INSTRUCTIONS TO THE TWELVE. LAMENTATIONS OVER THE GALILEAN CITIES. JOY OVER THE CALLING OF THE SIMPLE.

The first gospel ([x.]) reports another long discourse as having been delivered by Jesus, on the occasion of his sending out the twelve to preach the kingdom of heaven. Part of this discourse is peculiar to the first gospel; that portion of it which is common to the two other synoptists is only partially assigned by them to the same occasion, Luke introducing its substance in connexion with the mission of the seventy ([x. 2 ff.]), and in a subsequent conversation with the disciples ([xii. 2 ff.]). Some portion of the discourse is also found repeated both in Matthew and the other Evangelists, in the prophetic description given by Jesus of his second advent.

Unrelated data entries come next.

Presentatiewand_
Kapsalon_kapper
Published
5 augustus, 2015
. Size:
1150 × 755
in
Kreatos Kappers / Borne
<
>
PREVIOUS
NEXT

In this instance again, while the older harmonists have no hesitation in supposing a repetition of the same discourse,[36] our more recent critics are of opinion that Luke only has the true occasions and the original arrangement of the materials, and that Matthew has assembled them according to his own discretion.[37] Those expositors who are apologetically inclined, maintain that Matthew was not only conscious of here associating sayings uttered at various times, but presumed that this would be obvious to his readers.[38] On the other hand, it is justly observed that the manner in which the discourse is [[343]]introduced by the words: These twelve Jesus sent forth, and commanded them ([v. 5]); and closed by the words: when Jesus made an end of commanding his twelve disciples, etc. ([xi. 1]); proves clearly enough that it was the intention of the Evangelist to give his compilation the character of a continuous harangue.[39]

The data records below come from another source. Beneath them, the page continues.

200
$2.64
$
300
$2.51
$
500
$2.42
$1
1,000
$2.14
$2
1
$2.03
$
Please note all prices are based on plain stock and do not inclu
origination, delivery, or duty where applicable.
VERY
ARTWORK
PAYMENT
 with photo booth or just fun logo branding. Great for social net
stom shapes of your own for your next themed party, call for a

Much that is peculiar to Matthew in this discourse, appears to be merely an amplification on thoughts which are also found in the corresponding passages of the two other synoptists; but there are two particulars in the opening of the instructions as detailed by the former, which differ specifically from anything presented by his fellow Evangelists. These are the limitation of the agency of the disciples to the Jews ([v. 5], [6]), and the commission (associated with that to announce the kingdom of heaven and heal the sick, of which Luke also speaks, [ix. 2]), to raise the dead: a surprising commission, since we know of no instances previous to the departure of Jesus, in which the apostles raised the dead; and to suppose such when they are not narrated, after the example of Olshausen, is an expedient to which few will be inclined.

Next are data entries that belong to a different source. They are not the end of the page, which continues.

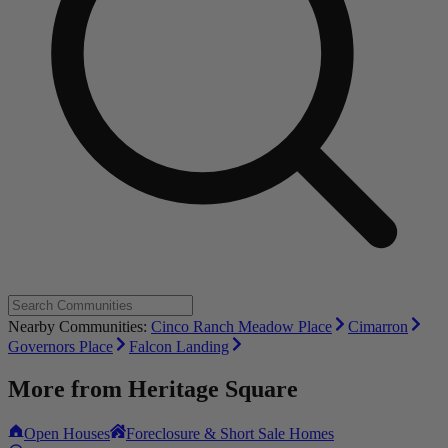
Nearby Communities:
Cinco Ranch Meadow Place
Cimarron
Governors Place
Falcon Landing
More from
Heritage Square
Open Houses
Foreclosure & Short Sale Homes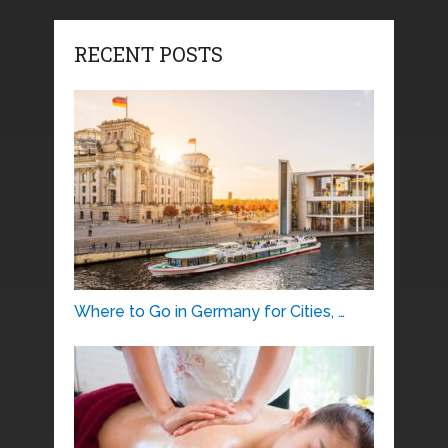
RECENT POSTS
Where to Go in Germany for Cities, …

All that the synoptists have strictly in common in the instructions to the twelve, are the rules for their external conduct; how they were to journey, and how to behave under a variety of circumstances ([Matt. v. 9–11], [14]; [Mark vi. 8–11]; [Luke ix. 3–5]). Here, however, we find a discrepancy; according to Matthew and Luke, Jesus forbids the disciples to take with them, not only gold, a scrip, and the like, but even shoes, ὑποδήματα, and a staff, ῥάβδον; according to Mark, on the contrary, he merely forbids their taking more than a staff and sandals, εἰ μὴ ῥάβδον μόνον and σανδάλια. This discrepancy is most easily accounted for by the admission, that tradition only preserved a reminiscence of Jesus having signified the simplicity of the apostolic equipment by the mention of the staff and shoes, and that hence one of the Evangelists understood that Jesus had interdicted all travelling requisites except these; the other, that these also were included in his prohibition. It was consistent with Mark’s love of the picturesque to imagine a wandering apostle furnished with a staff, and therefore to give the preference to the former view.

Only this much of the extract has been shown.